Management expects demand to remain hot this year, and it’s ramping up its manufacturing capacity to supply more to the U.S. market. As the market for weight loss and type 2 diabetes medicines is still growing, analysts at GlobalData estimate that Ozempic alone will bring in revenue of around $19 billion in 2029. For reference, the entire company’s trailing-12-month sales currently total $31 billion, so a significant amount of growth is slated for the next few years.
While it’s possible that competition from players like Eli Lilly could put a crimp in Ozempic’s march forward, Novo Nordisk won’t be sitting still. Its research and development (R&D) pipeline is investigating the molecule behind Ozempic, semaglutide, for a bunch of purposes beyond its original design, including for Alzheimer’s disease and metabolic dysfunction-associated steatohepatitis (MASH).
While it might not succeed with 100% of these attempts, it has so many different programs that at least a couple are likely to proceed to commercialization, assuming regulators assent. Beyond that, it has various mid- and late-stage programs for treating other metabolic and cardiovascular illnesses. With roughly $7 billion in cash, equivalents, and short-term investments on hand, Novo Nordisk has more than enough resources to implement its plans over the coming years.
So, as far as biopharma businesses go, Novo Nordisk is in a strong position, and its near-term prospects are favorable. That bodes well for its potential as a fruitful investment for the purposes of saving for retirement.
This road to building wealth is going to be long
Now that we understand what this company is likely to be spending its time and resources on, let’s calculate whether it’s a good vehicle for wealth-building over the long term.
Novo Nordisk’s annualized total return since its initial public offering (IPO) is nearly 18% per year, considerably better than the market’s annualized total return of 10% per year. For the purposes of our projection here, let’s use a more conservative figure of 15% for the stock’s forward returns; without perfect knowledge of the future, we should assume returns will revert to the market’s average over the long term.

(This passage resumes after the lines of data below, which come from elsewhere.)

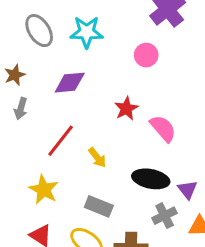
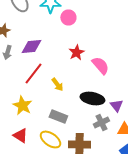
pink circle: (146, 55) -> (68, 18), moved
purple diamond: (70, 83) -> (31, 46), moved

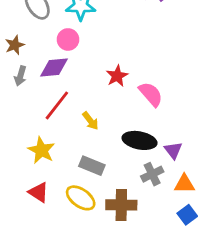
pink circle: (68, 18) -> (68, 39), moved

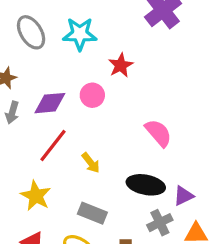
pink circle: (68, 39) -> (92, 95), moved
red star: (117, 76) -> (121, 65), moved
purple triangle: (173, 150) -> (183, 196), turned 42

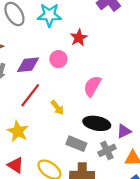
pink semicircle: (158, 133) -> (92, 86), moved, turned -110
gray rectangle: (92, 213) -> (76, 144), moved

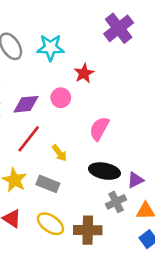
gray rectangle: (76, 144) -> (48, 184), moved

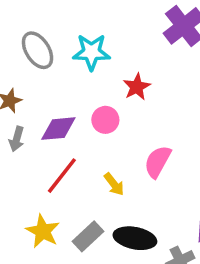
yellow arrow: (59, 153) -> (114, 184), moved
black ellipse: (104, 171) -> (135, 238), moved
gray rectangle: (48, 184) -> (88, 236), turned -65

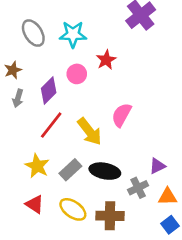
pink circle: (105, 120) -> (77, 74), moved
purple diamond: (58, 129) -> (49, 91), turned -40
yellow arrow: (114, 184) -> (90, 131), size x1.6

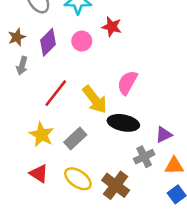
red star: (106, 60) -> (112, 27), turned -30
purple diamond: (49, 91) -> (48, 42), moved
black ellipse: (105, 171) -> (123, 123), moved
brown cross: (110, 216) -> (116, 185), turned 36

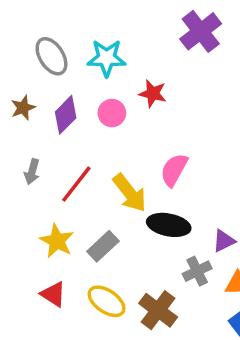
gray arrow: (22, 66) -> (32, 172), moved

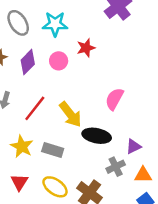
red star: (153, 94) -> (86, 48), turned -30
pink semicircle: (174, 170) -> (114, 99), moved
gray rectangle: (103, 246) -> (53, 150), turned 60
red triangle: (53, 294) -> (19, 182), turned 30

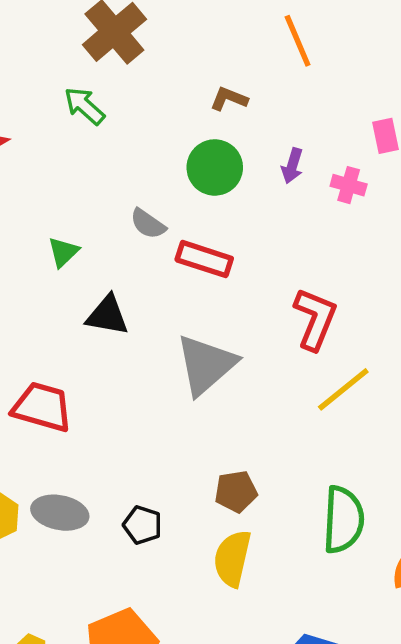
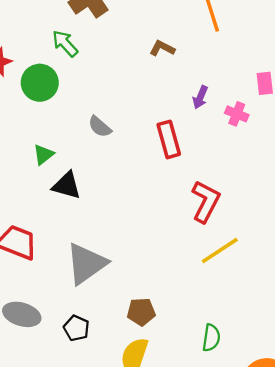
green circle: (215, 167) -> (40, 83), moved
green triangle: (63, 252) -> (43, 155), moved
red rectangle: (204, 259) -> (169, 139), moved, turned 51
gray triangle: (206, 365) -> (86, 264), moved
green semicircle: (343, 520) -> (211, 338), size x0.6

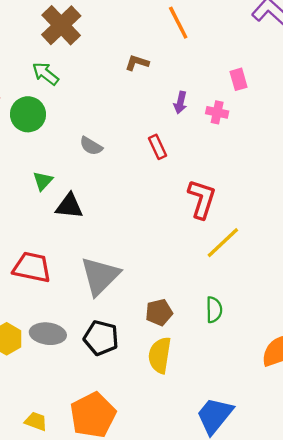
red rectangle: (169, 139) -> (158, 147), size x0.7
black pentagon: (76, 328) -> (101, 338), size x1.4
green semicircle: (211, 338) -> (214, 310), moved

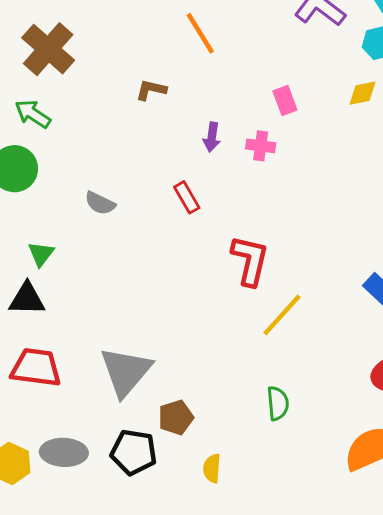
black triangle: (69, 206) -> (27, 299), moved
brown pentagon: (159, 312) -> (176, 417), moved
yellow semicircle: (160, 355) -> (212, 468), size x0.6

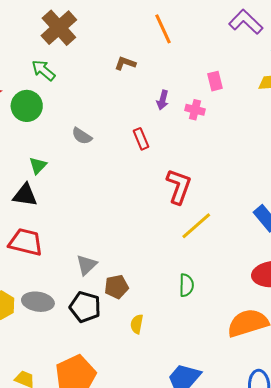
gray triangle: (126, 372) -> (87, 265), moved, size x0.6

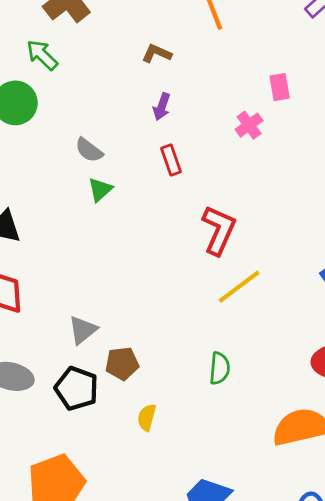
purple arrow: (163, 100) -> (162, 107), moved
pink cross: (195, 110) -> (249, 125), turned 36
green triangle: (38, 166) -> (100, 190), moved

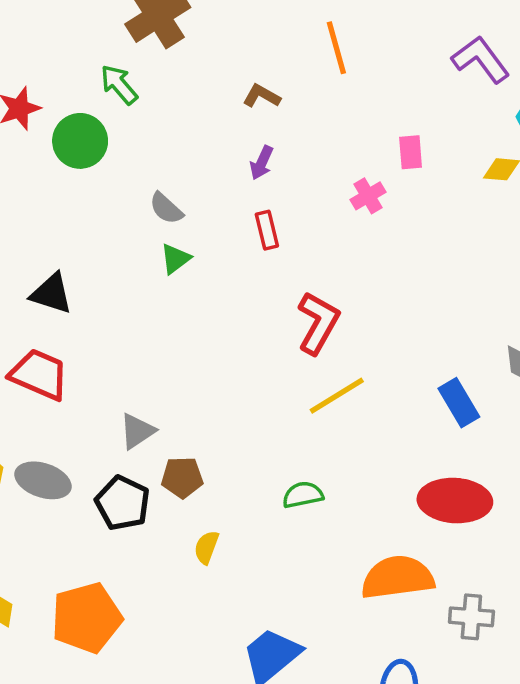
green semicircle: (220, 368) -> (303, 495), turned -112

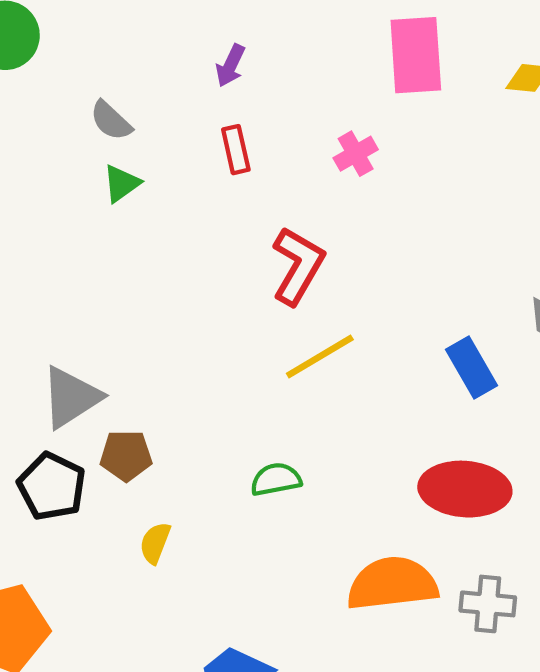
pink rectangle: (411, 152) -> (416, 55), size x1.8
pink cross: (368, 196) -> (356, 154), moved
gray triangle: (137, 431) -> (71, 397), size x1.4
gray cross: (471, 617) -> (488, 604), moved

Let’s also look at the returns over a time horizon of 20 years and assume you’ll keep building up your position by investing an additional $100 each month on top of an initial investment of $5,000. In other words, we’re assuming that you’re mid-career, and therefore, your target retirement date is still quite a distance away.

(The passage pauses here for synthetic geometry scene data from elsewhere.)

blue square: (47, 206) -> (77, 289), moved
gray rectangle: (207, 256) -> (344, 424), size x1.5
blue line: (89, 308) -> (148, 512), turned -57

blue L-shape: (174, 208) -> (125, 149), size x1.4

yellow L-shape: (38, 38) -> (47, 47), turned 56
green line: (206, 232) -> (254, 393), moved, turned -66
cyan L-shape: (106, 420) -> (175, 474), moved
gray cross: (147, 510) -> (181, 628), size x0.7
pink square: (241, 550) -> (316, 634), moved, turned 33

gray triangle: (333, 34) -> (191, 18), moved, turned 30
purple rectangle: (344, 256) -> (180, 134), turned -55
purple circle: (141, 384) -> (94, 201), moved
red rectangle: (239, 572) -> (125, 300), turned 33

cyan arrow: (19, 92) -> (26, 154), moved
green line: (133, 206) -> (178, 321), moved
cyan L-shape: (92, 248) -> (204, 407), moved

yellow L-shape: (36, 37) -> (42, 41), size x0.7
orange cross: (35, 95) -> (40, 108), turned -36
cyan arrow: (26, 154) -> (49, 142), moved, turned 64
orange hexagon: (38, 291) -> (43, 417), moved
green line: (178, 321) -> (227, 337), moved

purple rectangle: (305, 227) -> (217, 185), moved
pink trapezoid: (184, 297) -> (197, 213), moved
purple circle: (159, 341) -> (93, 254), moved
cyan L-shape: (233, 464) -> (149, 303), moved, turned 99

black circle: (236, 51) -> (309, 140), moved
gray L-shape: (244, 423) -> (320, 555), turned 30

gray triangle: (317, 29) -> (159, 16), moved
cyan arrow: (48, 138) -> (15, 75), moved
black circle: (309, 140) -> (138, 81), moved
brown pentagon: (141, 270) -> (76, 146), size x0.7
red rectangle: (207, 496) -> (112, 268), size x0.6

Under those conditions, in 2044, you might have roughly $205,000. After waiting another decade and continuing to invest — making for an uninterrupted holding and investing streak of 30 years — you’d have $853,000.
Obviously, neither of those figures is enough to make someone a millionaire on its own. Nor is there any guarantee that its winning streak will continue or that it’ll even retain its value. But when considering the broader context of building up enough wealth for retirement, the picture is much sunnier.
Yes, Novo Nordisk could help you retire as a millionaire. If you purchase its shares via dollar-cost averaging (DCA) over a long period, there is a high chance you’ll be better off than before. And with the help of the rest of your well-diversified portfolio, assuming you can invest diligently and consistently, you’ll have a real shot at having total wealth in excess of $1 million. The hardest part is being patient along the way.